Ces initiatives créent des dynamiques vertueuses. À titre d’illustration, dans le cadre des programmes des Investissements d’Avenir, l’État a fait confiance à un consortium emmené par Linagora et regroupant des PME innovantes (XWIKI et NEXEDI) et des laboratoires de recherche français de renom (le LORIA, Armines, TSP et le LI-X) pour créer un projet de plate-forme Libre.
Cette plateforme OpenPaaS a permis ainsi de développer une solution innovante et des savoir-faire extrêmement pointus. Aujourd’hui, nous restituons les fruits de cet investissement en mettant librement à la disposition de la communauté mondiale de l’OGP, à l’occasion du hackathon « OGP ToolBox », notre solution en vue de créer une plate-forme libre de consultation citoyenne disponible pour tous les Etats.
Le cas d’OpenPasS n’est pas isolé et cette richesse du tissu industriel français est un atout considérable.
La France est aussi forte dans ces domaines grâce à l’implication de ses acteurs publics. Via le Secrétariat Général pour la Modernisation de l’Action Publique (SGMAP) directement rattaché au Premier ministre et avec l’implication de Jean-Vincent Placé, secrétaire d’État chargé de la Réforme de l’État et de la Simplification lui aussi directement rattaché au Premier Ministre, la France pilote au plus haut niveau de l’État sa politique d’e-gouvernement. Cette implication du public et du privé est la condition même de la réussite de la mise en place d’un Gouvernement Ouvert.
À gouvernement ouvert, outils ouverts !
Le gouvernement ouvert ne peut fonctionner sans des outils numériques – un système d’e-gouvernement, souvent appelé Egov. Ces outils doivent répondre efficacement à des enjeux massifs car ils concernent tous les citoyens et toutes les sphères de la vie publique. Ils doivent être performants et adaptables aux stratégies digitales des membres de l’OGP.

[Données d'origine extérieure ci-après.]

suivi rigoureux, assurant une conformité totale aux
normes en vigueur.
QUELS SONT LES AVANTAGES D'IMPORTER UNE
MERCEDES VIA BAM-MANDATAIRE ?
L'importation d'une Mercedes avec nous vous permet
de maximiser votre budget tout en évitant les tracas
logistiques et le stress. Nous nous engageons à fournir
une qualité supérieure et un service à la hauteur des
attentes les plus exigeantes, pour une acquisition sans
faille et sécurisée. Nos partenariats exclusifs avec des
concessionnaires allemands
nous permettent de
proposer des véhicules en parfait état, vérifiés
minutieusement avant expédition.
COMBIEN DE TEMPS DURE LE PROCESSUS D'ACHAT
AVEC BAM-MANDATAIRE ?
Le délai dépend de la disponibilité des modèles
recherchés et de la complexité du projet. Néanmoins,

Mais plus fondamental encore que la réflexion sur les critères de performance, le devoir des gouvernements est de sélectionner des outils capables de respecter l’ambition éthique d’un gouvernement ouvert : il est donc essentiel que ces outils s’appuient sur des technologies et des standards ouverts et interopérables. Cette exigence implique nécessairement que ces outils soient bâtis avec des Logiciels Libres pour assurer la souveraineté numérique des États, la mutualisation et le partage des ressources, la réduction et la maîtrise des coûts pour les utilisateurs.
La France dispose de ces outils et a la légitimité, historique et actuelle avec la Présidence mondiale de l’OGP, pour diffuser ce nouvel esprit démocratique. La France peut et doit montrer qu’elle sait toujours innover et transposer la démocratie et les valeurs universelles qu’elle promeut dans les nouveaux paradigmes numériques.